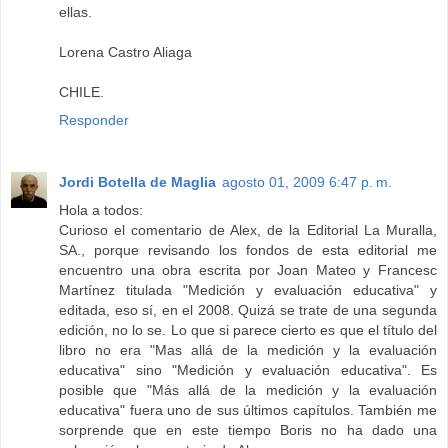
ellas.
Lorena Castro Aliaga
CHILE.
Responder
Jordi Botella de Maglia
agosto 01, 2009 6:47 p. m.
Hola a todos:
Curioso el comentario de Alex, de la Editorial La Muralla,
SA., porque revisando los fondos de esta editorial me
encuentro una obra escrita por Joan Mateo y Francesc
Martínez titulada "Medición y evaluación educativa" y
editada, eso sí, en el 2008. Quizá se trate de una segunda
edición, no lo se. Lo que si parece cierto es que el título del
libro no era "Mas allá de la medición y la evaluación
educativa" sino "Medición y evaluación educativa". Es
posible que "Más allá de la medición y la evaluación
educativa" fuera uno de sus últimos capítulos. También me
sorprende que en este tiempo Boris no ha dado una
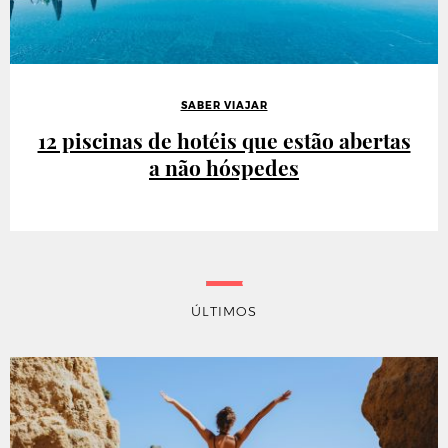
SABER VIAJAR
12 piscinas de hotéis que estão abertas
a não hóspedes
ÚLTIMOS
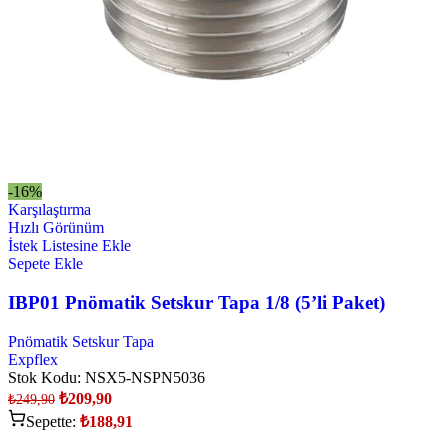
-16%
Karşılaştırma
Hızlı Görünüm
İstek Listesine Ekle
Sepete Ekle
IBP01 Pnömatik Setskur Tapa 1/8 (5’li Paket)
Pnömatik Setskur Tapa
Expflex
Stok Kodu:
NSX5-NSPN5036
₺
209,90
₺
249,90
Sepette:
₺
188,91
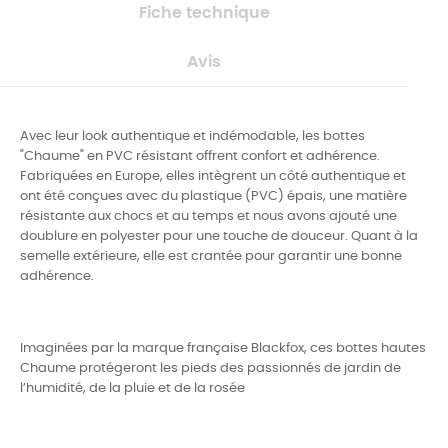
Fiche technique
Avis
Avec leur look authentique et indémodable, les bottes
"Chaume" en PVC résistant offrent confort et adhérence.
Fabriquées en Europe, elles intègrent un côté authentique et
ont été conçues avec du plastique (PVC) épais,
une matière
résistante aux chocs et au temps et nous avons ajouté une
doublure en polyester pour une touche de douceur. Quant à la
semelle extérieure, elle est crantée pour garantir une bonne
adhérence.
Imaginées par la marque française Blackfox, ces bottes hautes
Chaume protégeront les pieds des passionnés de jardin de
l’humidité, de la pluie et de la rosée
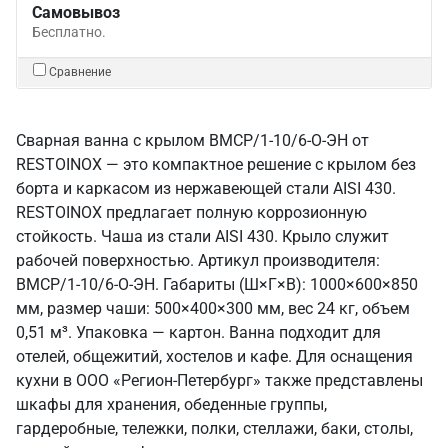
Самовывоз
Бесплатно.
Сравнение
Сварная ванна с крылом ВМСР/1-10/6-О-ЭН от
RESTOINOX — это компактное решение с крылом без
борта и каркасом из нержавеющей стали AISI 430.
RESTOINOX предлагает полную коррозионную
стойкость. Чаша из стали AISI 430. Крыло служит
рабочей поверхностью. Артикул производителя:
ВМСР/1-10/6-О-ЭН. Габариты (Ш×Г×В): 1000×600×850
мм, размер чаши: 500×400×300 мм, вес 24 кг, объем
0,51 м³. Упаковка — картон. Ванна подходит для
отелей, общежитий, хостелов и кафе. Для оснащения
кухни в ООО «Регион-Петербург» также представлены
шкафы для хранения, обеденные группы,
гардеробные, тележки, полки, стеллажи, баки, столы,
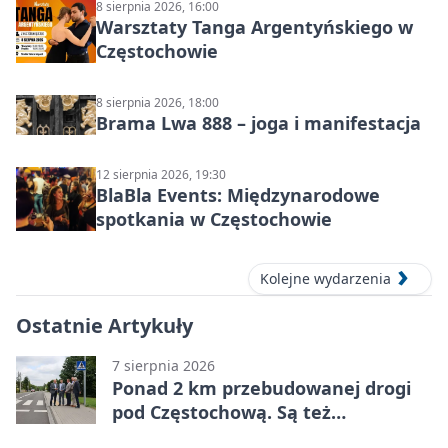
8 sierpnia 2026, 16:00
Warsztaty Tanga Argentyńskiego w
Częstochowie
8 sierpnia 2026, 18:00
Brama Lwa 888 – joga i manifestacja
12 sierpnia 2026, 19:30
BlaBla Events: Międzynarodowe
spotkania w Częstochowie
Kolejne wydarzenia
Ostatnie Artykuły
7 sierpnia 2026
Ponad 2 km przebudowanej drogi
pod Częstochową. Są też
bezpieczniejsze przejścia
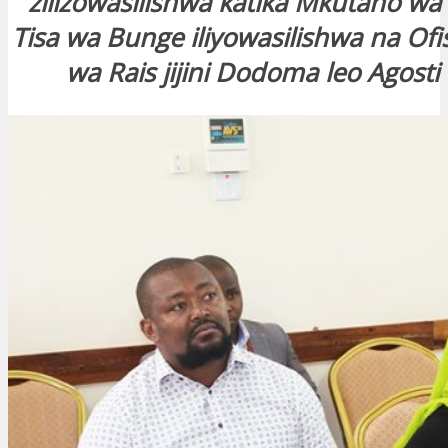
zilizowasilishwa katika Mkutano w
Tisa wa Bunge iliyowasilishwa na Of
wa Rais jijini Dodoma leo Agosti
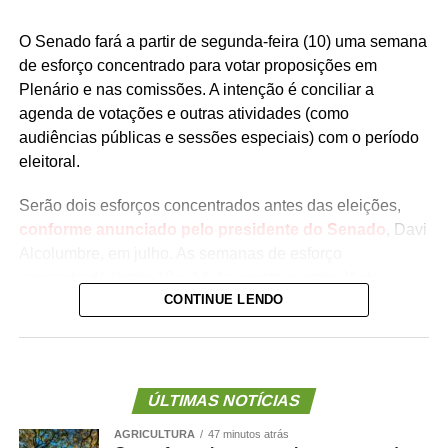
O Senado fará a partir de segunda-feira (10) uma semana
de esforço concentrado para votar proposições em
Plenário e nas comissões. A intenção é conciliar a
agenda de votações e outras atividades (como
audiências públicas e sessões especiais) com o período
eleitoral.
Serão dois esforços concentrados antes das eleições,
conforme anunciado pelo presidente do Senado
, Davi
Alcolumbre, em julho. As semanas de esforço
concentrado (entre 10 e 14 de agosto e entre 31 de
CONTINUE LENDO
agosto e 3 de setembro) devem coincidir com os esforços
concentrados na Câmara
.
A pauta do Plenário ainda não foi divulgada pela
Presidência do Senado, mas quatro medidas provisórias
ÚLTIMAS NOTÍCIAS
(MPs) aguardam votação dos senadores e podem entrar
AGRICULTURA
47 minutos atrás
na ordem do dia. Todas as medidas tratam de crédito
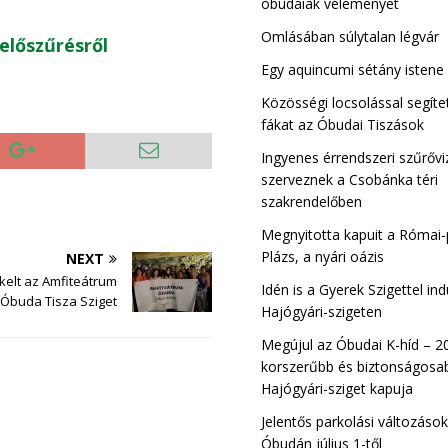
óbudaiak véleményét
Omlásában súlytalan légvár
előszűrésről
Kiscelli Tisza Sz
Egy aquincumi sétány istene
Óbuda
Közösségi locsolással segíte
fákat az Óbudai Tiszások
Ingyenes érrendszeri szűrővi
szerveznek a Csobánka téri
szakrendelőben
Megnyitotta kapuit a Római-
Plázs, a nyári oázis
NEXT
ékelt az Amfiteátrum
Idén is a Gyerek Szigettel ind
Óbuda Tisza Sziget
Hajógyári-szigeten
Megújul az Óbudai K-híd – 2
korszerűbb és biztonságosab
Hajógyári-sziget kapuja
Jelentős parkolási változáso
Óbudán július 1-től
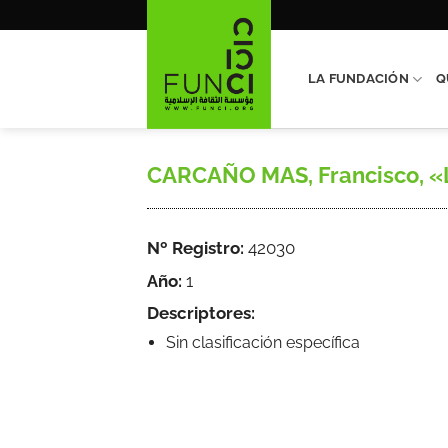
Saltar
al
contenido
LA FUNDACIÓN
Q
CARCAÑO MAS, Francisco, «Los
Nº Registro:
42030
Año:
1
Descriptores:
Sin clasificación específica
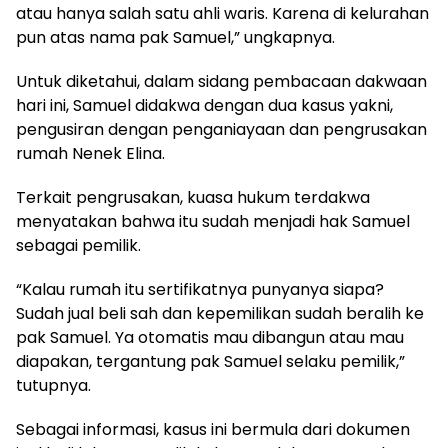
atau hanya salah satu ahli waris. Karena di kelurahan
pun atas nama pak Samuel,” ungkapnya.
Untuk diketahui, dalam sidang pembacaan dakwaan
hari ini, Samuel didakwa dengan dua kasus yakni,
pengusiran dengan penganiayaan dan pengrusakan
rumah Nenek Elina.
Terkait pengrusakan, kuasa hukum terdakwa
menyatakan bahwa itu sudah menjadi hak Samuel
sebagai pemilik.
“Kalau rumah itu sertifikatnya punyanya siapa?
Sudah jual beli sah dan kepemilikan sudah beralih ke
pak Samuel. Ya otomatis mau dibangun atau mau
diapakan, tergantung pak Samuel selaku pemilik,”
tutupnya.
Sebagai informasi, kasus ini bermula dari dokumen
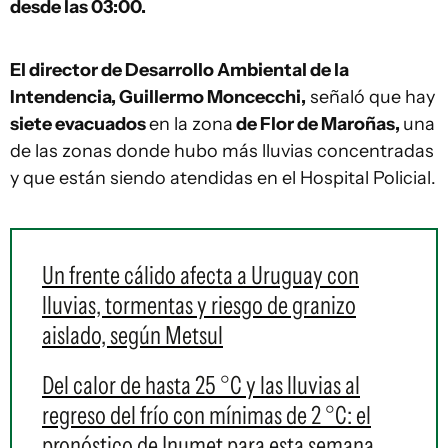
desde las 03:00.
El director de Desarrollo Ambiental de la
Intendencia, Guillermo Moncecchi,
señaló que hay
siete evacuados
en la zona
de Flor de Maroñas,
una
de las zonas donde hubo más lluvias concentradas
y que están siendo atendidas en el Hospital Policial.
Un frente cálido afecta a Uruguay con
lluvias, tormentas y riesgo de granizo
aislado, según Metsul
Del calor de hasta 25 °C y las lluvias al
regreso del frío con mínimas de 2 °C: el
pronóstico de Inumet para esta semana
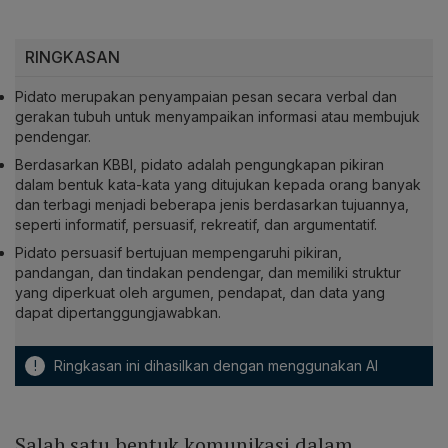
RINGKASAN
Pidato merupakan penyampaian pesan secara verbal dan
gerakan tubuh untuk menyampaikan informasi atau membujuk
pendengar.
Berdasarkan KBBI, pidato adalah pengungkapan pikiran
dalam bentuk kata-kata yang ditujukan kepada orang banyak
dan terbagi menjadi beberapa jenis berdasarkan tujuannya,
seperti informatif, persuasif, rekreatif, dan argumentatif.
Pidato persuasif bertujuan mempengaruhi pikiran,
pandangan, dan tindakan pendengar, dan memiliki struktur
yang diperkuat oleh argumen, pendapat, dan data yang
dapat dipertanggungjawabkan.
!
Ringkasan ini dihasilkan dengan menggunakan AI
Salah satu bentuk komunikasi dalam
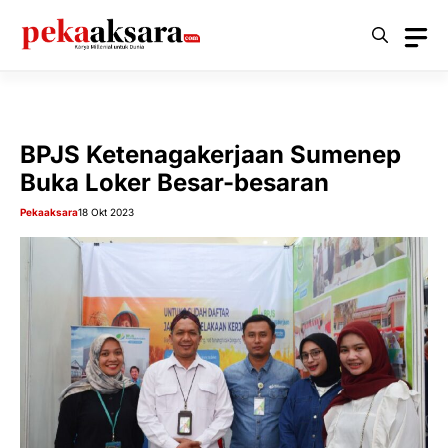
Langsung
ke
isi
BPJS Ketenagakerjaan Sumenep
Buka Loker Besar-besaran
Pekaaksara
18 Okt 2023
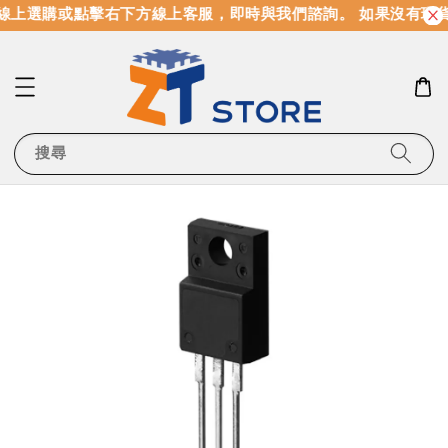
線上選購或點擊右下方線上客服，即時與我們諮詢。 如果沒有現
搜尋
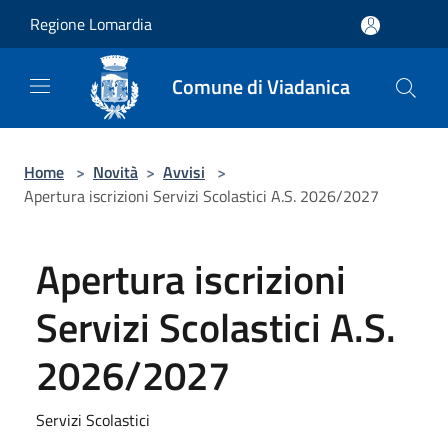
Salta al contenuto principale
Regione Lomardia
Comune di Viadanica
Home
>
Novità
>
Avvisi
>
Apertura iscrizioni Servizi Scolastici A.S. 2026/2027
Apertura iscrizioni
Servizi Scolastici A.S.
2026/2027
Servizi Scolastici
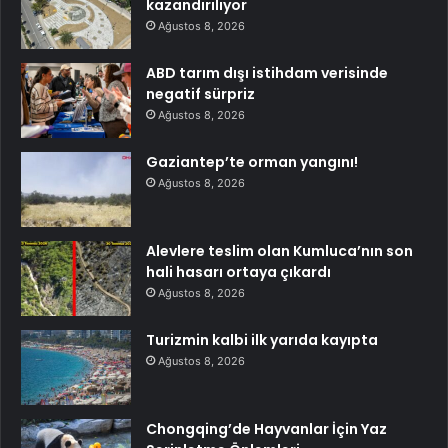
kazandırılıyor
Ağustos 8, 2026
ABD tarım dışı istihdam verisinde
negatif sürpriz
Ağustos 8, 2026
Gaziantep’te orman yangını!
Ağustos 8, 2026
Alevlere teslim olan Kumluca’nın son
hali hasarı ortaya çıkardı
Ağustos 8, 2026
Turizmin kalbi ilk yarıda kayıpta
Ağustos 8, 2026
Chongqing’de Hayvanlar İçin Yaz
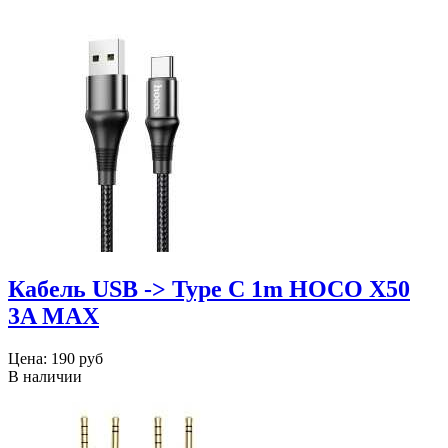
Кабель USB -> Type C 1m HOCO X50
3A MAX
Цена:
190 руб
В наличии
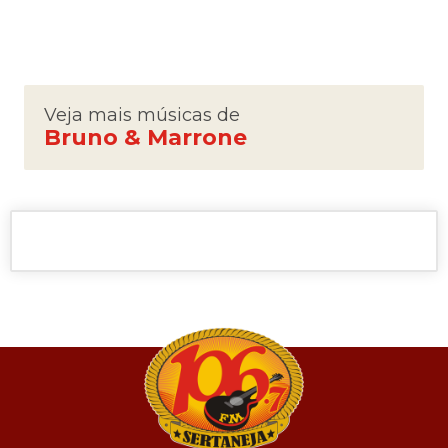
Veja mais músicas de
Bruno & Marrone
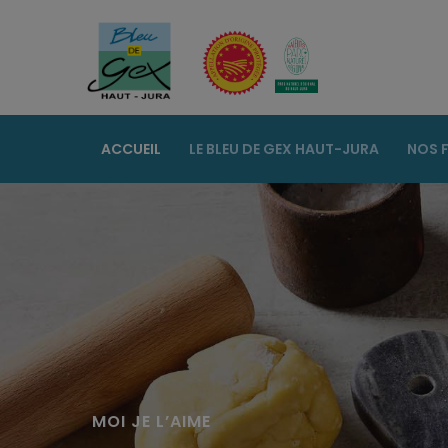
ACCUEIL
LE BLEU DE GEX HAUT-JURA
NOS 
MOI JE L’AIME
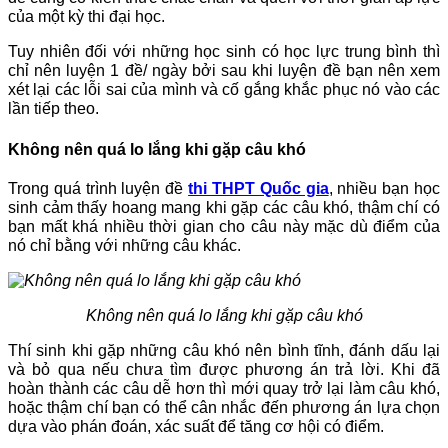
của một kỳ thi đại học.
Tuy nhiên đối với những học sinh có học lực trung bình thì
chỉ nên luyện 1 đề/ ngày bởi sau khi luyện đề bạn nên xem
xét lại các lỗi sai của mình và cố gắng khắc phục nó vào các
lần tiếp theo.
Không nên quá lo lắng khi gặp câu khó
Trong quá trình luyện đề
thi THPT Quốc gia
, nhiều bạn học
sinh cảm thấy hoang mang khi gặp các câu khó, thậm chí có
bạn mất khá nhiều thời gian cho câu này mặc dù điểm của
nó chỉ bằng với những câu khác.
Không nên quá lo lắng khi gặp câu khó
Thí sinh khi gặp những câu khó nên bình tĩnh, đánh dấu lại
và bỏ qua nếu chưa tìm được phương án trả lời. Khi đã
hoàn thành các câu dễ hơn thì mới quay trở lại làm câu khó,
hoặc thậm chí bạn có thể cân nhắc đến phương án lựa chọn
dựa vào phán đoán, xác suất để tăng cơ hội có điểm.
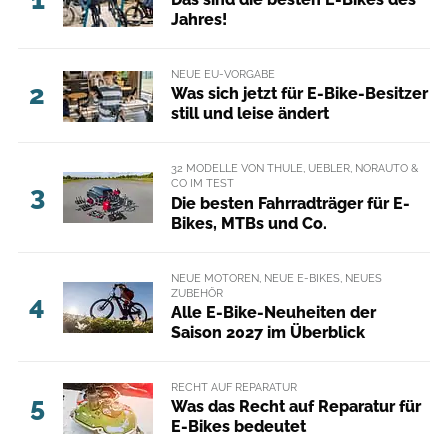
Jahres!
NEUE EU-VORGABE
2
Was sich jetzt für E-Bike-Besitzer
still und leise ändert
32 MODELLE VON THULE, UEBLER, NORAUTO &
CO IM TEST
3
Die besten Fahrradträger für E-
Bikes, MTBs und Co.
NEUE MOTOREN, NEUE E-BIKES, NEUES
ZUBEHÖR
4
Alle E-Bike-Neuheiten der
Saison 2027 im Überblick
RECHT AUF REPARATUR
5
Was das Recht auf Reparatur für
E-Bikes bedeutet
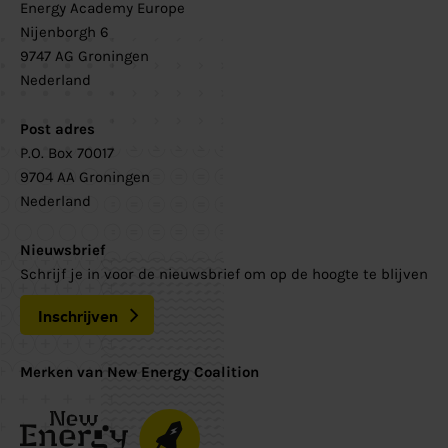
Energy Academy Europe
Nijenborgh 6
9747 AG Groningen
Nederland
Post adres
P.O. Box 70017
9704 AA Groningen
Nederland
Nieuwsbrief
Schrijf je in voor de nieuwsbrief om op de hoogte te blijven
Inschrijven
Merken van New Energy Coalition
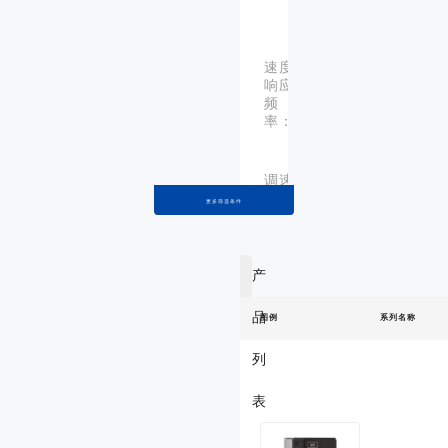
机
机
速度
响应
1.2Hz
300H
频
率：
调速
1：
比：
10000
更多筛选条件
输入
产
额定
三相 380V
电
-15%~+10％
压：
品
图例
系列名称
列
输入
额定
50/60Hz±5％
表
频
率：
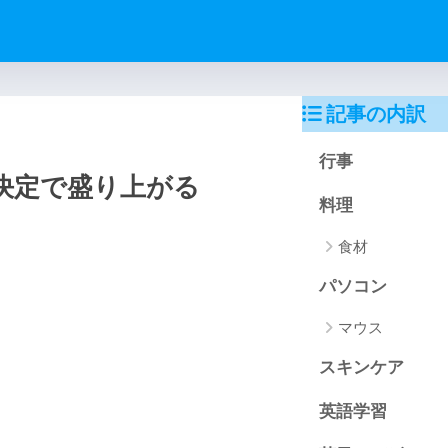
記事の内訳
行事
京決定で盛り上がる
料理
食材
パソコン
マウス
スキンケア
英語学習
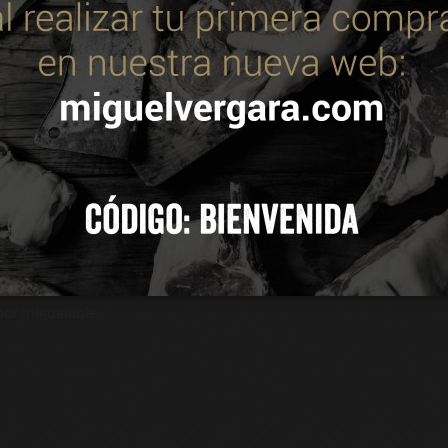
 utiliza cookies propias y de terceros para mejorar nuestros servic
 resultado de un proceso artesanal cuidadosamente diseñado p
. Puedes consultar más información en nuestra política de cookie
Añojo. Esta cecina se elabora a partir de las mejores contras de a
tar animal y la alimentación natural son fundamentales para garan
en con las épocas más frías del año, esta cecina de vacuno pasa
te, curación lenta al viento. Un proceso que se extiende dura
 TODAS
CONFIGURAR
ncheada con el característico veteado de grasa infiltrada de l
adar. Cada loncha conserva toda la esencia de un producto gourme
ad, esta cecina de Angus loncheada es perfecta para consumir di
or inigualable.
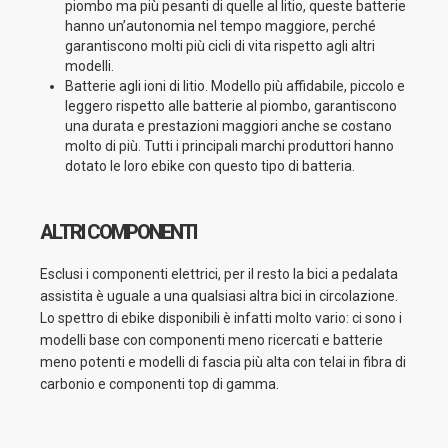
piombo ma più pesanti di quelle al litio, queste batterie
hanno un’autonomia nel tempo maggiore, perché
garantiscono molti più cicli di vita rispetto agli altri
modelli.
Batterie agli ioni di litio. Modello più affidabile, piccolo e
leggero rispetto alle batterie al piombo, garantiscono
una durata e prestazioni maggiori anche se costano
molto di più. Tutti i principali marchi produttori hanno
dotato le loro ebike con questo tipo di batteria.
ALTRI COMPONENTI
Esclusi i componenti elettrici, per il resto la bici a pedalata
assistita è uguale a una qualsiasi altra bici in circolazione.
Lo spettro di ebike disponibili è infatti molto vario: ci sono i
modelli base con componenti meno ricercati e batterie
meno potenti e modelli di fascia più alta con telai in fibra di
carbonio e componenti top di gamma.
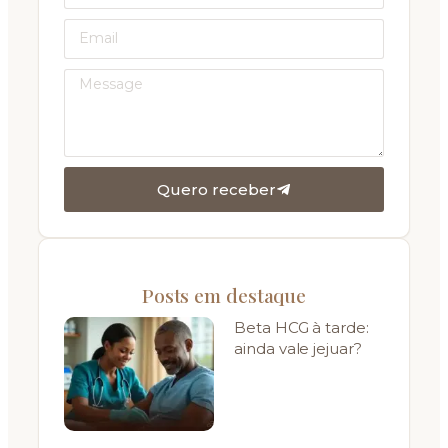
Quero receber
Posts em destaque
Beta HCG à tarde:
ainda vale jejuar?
^^^^^^^^
§ **Exercise aim**: Return exactly the lines above, from the one with "wa Rais jijini Dodoma leo Agosti" up to and including the one with "Alcolumbre, em julho. As semanas de esforço", and include no pictures.

§ **Written reply**:
wa Rais jijini Dodoma leo Agosti
O Senado fará a partir de segunda-feira (10) uma semana
de esforço concentrado para votar proposições em
Plenário e nas comissões. A intenção é conciliar a
agenda de votações e outras atividades (como
audiências públicas e sessões especiais) com o período
eleitoral.
Serão dois esforços concentrados antes das eleições,
conforme anunciado pelo presidente do Senado
, Davi
Alcolumbre, em julho. As semanas de esforço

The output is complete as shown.